Charter Schools: Parents as a Survival Strategy

Over 700 public charter schools around the country have started because active parents joined with teachers and community partners, getting state or local permission to operate outside district constraints. Once these schools open, they depend more than most on their parents for help in key startup areas. Though vital, such help can also raise problems in every area from management to equity.

Many charter schools, for instance, require parents to sign contracts promising their participation in areas ranging from governance to volunteer work. But does this practice implicitly or explicitly select out families whose ways of contributing do not fit neatly into the expected model, or for whom such expectations create an undue burden? Do contracts create a socially controlling “compliance” model that regards parents not as equal partners but as consumers?

With or without such contracts, studies show that parents in public schools of choice have a higher investment in participation. A study of California charter schools sponsored by the Southwest Regional Laboratory showed that 50 percent more parents attended evening student performances than in the comparable public schools, roughly twice as many helped out or taught in classrooms, and four times as many did committee or governance work.
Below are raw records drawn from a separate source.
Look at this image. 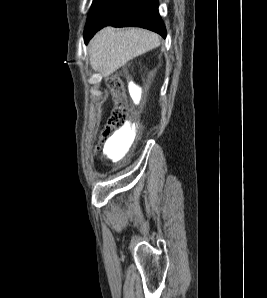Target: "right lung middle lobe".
Returning <instances> with one entry per match:
<instances>
[{
    "label": "right lung middle lobe",
    "mask_w": 267,
    "mask_h": 298,
    "mask_svg": "<svg viewBox=\"0 0 267 298\" xmlns=\"http://www.w3.org/2000/svg\"><path fill=\"white\" fill-rule=\"evenodd\" d=\"M107 1L108 0H94L93 1L92 7L90 10L88 19H87V23L91 22L98 15V13L100 12V10L102 9V7L105 5V3Z\"/></svg>",
    "instance_id": "obj_1"
}]
</instances>
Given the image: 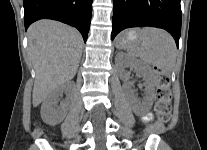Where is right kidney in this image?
Here are the masks:
<instances>
[{
  "label": "right kidney",
  "mask_w": 207,
  "mask_h": 150,
  "mask_svg": "<svg viewBox=\"0 0 207 150\" xmlns=\"http://www.w3.org/2000/svg\"><path fill=\"white\" fill-rule=\"evenodd\" d=\"M69 87L61 85L54 89L47 98L43 101L41 106V117L43 121L49 125H56L63 121L65 118L69 103L68 101L62 102L60 106H56L59 96L63 93H67Z\"/></svg>",
  "instance_id": "obj_1"
}]
</instances>
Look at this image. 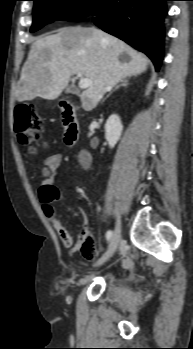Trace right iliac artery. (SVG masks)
Masks as SVG:
<instances>
[{
    "mask_svg": "<svg viewBox=\"0 0 193 349\" xmlns=\"http://www.w3.org/2000/svg\"><path fill=\"white\" fill-rule=\"evenodd\" d=\"M112 234H113V232H112L111 230H109V231L106 233V239H107V240H110L111 237H112Z\"/></svg>",
    "mask_w": 193,
    "mask_h": 349,
    "instance_id": "1",
    "label": "right iliac artery"
}]
</instances>
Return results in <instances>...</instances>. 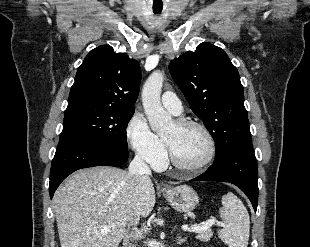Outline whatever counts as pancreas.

Teachers in these schools did far more than their counterparts to involve parents at home by such means as creating homework that required parental involvement, though regular public schools had more outreach efforts like parent drop-in centers or classes. (Even in the charter schools, the numbers of parents involved were fairly low; only a small minority could get even a quarter of parents to help in a classroom, for example.)

For more information see Henry J. Becker, K. Nakagawa, and R. G. Corwin, “Parent Involvement Contracts in California’s Charter Schools: Strategy for Educational Improvement or Method of Exclusion?” April 1995, Southwest Regional Laboratory; and Abby R. Weiss, “Going It Alone: A Study of Massachusetts Charter Schools,” March 1997, the Institute for Responsive Education, Boston, MA.